Turns out, it started out as a way to keep Jews out.
Equally strange, you would discover that some academically elite schools that do not give athletic scholarships—because they are nominally committed to academics over athletics—give away a large portion of their highly competitive admissions slots to athletes, even in the most obscure sports, such as squash. For instance, Williams College, which admits only 17 percent of applicants, recruits 66 athletes per year. That’s 13 percent of the incoming freshman class that is dedicated to third-rate (literally, as Williams plays Division III sports) athletes over first-rate students. Take a look at the NEWSWEEK College Guide and you will find Williams, along with its small-school rivals Middlebury and Bowdoin, and Ivy League members Harvard, Yale, Princeton, Dartmouth, and Cornell, on our list of the top 25 schools that are “Stocked With Jocks.” You probably would conclude that these American institutions of higher learning have their priorities weirdly out of whack. And you would be right.

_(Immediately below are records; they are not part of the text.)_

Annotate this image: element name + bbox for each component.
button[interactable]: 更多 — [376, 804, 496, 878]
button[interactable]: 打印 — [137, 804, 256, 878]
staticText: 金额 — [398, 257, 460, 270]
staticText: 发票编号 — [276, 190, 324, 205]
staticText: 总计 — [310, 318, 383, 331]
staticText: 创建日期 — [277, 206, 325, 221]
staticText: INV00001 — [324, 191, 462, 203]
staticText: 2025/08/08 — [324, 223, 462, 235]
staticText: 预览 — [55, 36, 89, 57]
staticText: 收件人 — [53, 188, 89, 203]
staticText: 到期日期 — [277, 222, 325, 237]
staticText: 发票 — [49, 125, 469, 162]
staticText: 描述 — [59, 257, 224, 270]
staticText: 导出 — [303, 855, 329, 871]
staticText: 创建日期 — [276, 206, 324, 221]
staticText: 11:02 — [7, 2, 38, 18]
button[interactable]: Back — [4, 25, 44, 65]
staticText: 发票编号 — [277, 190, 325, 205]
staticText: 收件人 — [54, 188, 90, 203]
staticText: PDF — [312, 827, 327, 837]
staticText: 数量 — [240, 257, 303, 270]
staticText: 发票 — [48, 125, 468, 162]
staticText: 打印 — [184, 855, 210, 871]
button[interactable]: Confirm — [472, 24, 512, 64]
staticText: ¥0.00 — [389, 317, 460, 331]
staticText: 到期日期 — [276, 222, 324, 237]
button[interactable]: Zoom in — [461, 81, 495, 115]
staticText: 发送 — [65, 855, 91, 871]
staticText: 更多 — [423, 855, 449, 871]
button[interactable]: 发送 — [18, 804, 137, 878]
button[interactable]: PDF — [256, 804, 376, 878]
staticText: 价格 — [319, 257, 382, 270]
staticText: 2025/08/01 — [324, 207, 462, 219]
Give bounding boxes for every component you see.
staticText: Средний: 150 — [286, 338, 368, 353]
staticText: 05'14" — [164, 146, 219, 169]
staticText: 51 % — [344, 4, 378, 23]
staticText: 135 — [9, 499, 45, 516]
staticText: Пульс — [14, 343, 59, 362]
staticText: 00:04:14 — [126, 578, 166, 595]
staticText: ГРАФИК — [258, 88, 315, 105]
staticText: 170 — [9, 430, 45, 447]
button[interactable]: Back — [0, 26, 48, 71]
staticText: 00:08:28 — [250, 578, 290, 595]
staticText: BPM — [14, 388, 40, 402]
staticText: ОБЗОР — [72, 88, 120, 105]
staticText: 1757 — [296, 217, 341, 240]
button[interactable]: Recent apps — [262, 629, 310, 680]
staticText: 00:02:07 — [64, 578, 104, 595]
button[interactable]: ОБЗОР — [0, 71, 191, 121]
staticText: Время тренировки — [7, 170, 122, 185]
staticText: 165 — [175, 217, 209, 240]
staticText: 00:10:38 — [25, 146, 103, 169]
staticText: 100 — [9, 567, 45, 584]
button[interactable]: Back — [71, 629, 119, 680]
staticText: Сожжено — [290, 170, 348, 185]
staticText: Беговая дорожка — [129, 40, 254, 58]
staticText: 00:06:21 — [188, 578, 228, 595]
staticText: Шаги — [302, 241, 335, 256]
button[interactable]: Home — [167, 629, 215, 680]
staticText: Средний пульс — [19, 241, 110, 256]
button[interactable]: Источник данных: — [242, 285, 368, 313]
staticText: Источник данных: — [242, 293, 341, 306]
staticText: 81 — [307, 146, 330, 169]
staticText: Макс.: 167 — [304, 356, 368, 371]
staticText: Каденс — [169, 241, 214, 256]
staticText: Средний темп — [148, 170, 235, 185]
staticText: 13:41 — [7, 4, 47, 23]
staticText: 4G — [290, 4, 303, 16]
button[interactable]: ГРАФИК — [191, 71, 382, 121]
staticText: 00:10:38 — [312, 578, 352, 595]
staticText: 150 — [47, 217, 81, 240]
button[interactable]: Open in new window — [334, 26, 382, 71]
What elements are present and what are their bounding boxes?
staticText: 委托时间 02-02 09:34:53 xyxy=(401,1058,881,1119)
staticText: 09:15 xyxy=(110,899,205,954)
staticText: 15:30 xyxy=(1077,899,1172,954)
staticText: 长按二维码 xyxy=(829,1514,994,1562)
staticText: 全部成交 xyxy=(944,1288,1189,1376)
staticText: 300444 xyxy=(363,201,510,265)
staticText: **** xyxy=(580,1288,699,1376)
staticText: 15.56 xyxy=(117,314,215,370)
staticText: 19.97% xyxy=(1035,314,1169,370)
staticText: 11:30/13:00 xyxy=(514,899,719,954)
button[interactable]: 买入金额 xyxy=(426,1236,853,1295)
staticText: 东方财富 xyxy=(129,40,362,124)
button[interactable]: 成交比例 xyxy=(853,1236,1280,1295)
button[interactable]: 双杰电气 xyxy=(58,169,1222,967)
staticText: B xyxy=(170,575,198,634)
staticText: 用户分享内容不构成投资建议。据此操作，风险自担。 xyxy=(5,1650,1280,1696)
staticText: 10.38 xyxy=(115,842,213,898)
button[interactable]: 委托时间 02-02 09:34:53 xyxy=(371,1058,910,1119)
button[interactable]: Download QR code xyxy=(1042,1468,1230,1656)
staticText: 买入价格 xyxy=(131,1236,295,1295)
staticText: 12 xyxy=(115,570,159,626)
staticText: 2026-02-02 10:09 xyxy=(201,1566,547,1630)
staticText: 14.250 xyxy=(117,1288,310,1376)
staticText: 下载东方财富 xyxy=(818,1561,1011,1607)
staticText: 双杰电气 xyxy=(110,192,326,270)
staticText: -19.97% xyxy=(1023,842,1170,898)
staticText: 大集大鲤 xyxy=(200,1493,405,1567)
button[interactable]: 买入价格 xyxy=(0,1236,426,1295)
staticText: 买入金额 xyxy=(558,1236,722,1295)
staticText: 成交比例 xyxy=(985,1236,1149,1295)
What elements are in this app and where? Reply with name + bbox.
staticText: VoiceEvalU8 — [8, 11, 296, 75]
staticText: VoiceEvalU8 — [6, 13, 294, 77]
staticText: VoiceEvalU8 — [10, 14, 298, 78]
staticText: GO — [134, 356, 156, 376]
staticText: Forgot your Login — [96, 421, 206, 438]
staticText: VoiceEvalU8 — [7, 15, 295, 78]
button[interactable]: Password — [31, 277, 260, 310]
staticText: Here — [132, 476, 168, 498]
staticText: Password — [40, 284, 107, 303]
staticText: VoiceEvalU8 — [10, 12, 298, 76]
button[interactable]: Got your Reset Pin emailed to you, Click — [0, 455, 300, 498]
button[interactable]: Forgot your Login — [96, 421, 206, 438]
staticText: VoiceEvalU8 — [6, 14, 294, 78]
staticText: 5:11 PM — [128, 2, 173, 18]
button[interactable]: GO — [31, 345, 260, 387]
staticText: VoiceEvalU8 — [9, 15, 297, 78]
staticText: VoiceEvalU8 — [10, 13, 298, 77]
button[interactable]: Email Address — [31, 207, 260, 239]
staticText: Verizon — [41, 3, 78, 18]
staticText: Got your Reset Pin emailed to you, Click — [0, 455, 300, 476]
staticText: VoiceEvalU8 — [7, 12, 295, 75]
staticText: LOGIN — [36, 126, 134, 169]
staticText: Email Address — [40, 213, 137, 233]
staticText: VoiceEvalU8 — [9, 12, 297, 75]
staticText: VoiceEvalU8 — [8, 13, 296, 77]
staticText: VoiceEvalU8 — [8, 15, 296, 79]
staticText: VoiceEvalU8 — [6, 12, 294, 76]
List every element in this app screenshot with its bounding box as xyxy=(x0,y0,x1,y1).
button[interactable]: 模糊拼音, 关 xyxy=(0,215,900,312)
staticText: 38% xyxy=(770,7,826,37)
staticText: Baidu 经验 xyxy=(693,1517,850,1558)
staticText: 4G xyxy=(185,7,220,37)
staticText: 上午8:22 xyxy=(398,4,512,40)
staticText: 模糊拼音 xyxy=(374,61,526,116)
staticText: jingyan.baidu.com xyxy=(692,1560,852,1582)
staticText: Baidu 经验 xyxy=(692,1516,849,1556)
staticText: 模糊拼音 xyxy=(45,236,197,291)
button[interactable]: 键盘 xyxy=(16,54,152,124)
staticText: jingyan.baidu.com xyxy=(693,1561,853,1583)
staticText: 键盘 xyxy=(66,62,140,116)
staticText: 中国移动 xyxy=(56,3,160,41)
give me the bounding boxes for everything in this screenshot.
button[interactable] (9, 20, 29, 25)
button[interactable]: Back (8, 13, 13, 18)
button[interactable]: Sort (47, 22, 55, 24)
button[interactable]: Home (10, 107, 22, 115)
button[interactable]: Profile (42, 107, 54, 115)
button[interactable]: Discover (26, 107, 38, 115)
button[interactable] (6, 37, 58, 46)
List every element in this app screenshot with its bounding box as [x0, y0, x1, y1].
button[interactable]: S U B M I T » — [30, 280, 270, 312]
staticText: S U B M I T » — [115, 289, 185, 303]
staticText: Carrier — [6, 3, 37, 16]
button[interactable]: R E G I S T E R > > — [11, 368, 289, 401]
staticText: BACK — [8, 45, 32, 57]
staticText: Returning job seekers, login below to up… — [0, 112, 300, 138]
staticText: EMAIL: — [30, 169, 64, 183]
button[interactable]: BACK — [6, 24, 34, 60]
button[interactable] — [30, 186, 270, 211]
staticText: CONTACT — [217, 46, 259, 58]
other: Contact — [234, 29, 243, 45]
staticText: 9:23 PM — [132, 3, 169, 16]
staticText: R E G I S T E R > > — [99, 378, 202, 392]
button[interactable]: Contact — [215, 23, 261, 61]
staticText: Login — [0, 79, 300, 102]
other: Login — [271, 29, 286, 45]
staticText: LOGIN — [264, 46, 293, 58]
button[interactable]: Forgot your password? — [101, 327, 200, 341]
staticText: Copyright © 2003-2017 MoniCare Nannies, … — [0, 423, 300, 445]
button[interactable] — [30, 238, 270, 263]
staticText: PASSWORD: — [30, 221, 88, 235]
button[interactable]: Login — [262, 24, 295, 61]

To understand our peculiar tradition of wasting academic opportunities on the basis of who can best smack a rubber ball with a racquet, you must first understand how such a system came about. As Jerome Karabel explains in The Chosen: The Hidden History of Admission and Exclusion at Harvard, Yale, and Princeton it was a scheme to exclude Jews. In 1905 Harvard College adopted the College Entrance Examination Board tests as the principal basis for admission. By 1908 the freshman class was 7 percent Jewish, and by 1922 Jews made up more than a fifth of Harvard’s freshman class. This influx of public-school students from modest backgrounds made the WASP elites uneasy, but so did the outright bigotry of imposing Jewish quotas. So they concocted a system of judging applicants based on the subjective criteria of “manliness,” to be demonstrated through interviews and extracurricular activities, especially activities such as obscure preppy sports, which Jews and other undesirables did not get to play in urban public schools.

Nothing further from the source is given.